Fotocredit: Getty Images

Scaloni gegen de la Fuente

Der Meister trifft auf seinen Schüler. Klingt verrückt, ist aber so. Als der Argentinier Lionel Scaloni für seine UEFA-Pro-Lizenz paukte, war der Spanier de la Fuente einer seiner Lehrer. Was im Ausbildungszentrum des spanischen Fußballverbands in Las Rozas bei Madrid vor neun Jahren gelehrt wurde, muss gut gewesen sein.
Scaloni (seit 2018 im Amt) gewann seit 2021 so ziemlich alles: die Copa América, die WM, nochmal die Copa - jetzt steht er im Finale. De la Fuentes steht seinem Gegenüber in nichts nach: Von 48 Länderspielen verlor er nur zwei. Beim bislang einzigen großen Turnier gelang vor zwei Jahren der EM-Triumph.

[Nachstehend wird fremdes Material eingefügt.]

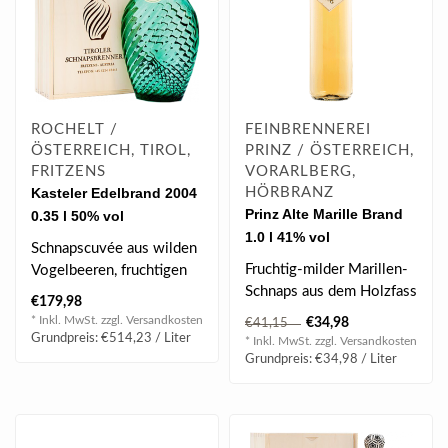
ROCHELT /
FEINBRENNEREI
ÖSTERREICH, TIROL,
PRINZ / ÖSTERREICH,
FRITZENS
VORARLBERG,
Kasteler Edelbrand 2004
HÖRBRANZ
Prinz Alte Marille Brand
0.35 l 50% vol
1.0 l 41% vol
Schnapscuvée aus wilden
Fruchtig-milder Marillen-
Vogelbeeren, fruchtigen
Schnaps aus dem Holzfass
Williamsbirnen und fein-
€179,98
der aus vollreifen,
würzig..
* Inkl. MwSt. zzgl.
Versandkosten
€34,98
€41,15
saftigen M..
Grundpreis: €514,23 / Liter
* Inkl. MwSt. zzgl.
Versandkosten
Grundpreis: €34,98 / Liter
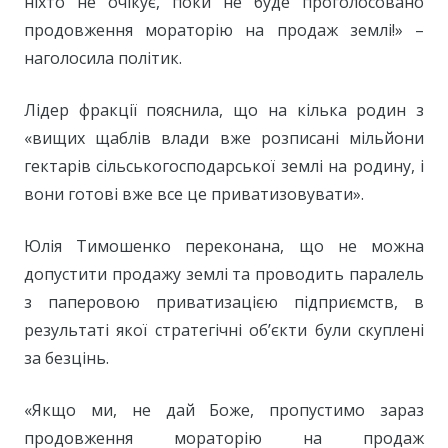
ніхто не очікує, поки не буде проголосовано
продовження мораторію на продаж землі!» –
наголосила політик.
Лідер фракції пояснила, що на кілька родин з
«вищих щаблів влади вже розписані мільйони
гектарів сільськогосподарської землі на родину, і
вони готові вже все це приватизовувати».
Юлія Тимошенко переконана, що не можна
допустити продажу землі та проводить паралель
з паперовою приватизацією підприємств, в
результаті якої стратегічні об’єкти були скуплені
за безцінь.
«Якщо ми, не дай Боже, пропустимо зараз
продовження мораторію на продаж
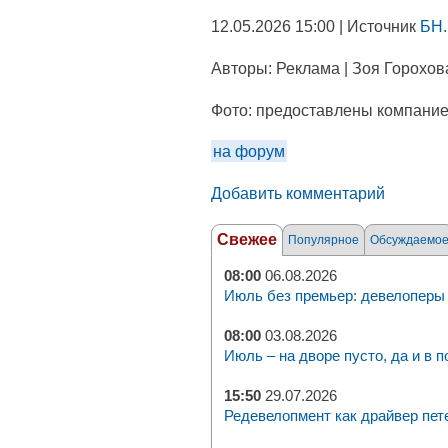
12.05.2026 15:00 | Источник
БН.
Авторы:
Реклама | Зоя Горохов
Фото:
предоставлены компани
на форум
Добавить комментарий
Свежее
Популярное
Обсуждаемо
08:00
06.08.2026
Июль без премьер: девелоперы 
08:00
03.08.2026
Июль – на дворе пусто, да и в п
15:50
29.07.2026
Редевелопмент как драйвер пет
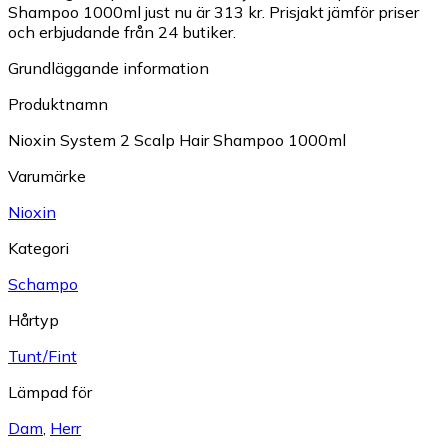
Shampoo 1000ml just nu är 313 kr.
Prisjakt jämför priser
och erbjudande från 24 butiker.
Grundläggande information
Produktnamn
Nioxin System 2 Scalp Hair Shampoo 1000ml
Varumärke
Nioxin
Kategori
Schampo
Hårtyp
Tunt/Fint
Lämpad för
Dam
,
Herr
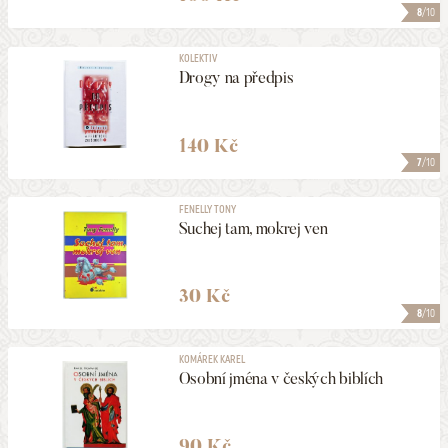
8
/10
KOLEKTIV
Drogy na předpis
140 Kč
7
/10
FENELLY TONY
Suchej tam, mokrej ven
30 Kč
8
/10
KOMÁREK KAREL
Osobní jména v českých biblích
90 Kč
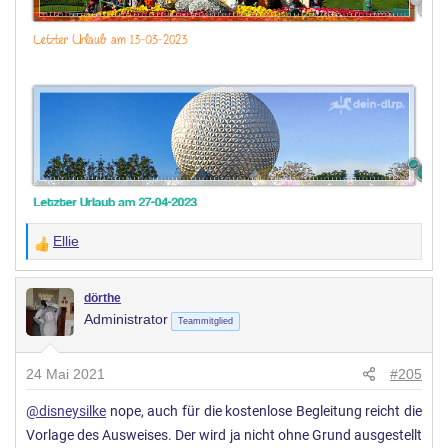
Ellie
W
e
r
dörthe
Administrator
t
Teammitglied
u
n
24 Mai 2021
#205
g
@disneysilke
nope, auch für die kostenlose Begleitung reicht die
e
Vorlage des Ausweises. Der wird ja nicht ohne Grund ausgestellt
n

Schlägt Argentiniens Erfahrung zu?

Nur nicht nervös werden! Das WM-Finale ist und bleibt das größte Spiel der Fußballwelt. Milliarden schauen zu, die Gewinner werden unsterblich. Wer kann da schon cool bleiben, wenn beim Einlaufen der WM-Pokal am Spielfeldrand steht?
Nun: 17 der 26 Argentinier kennen diese Drucksituation noch von 2022 und hielten dieser (teils sogar im Elfmeterschießen) stand. Ein Vorteil? Vielleicht. Bei den Spaniern sind allerdings auch 16 Spieler dabei, die vor zwei Jahren den EM-Titel gewannen.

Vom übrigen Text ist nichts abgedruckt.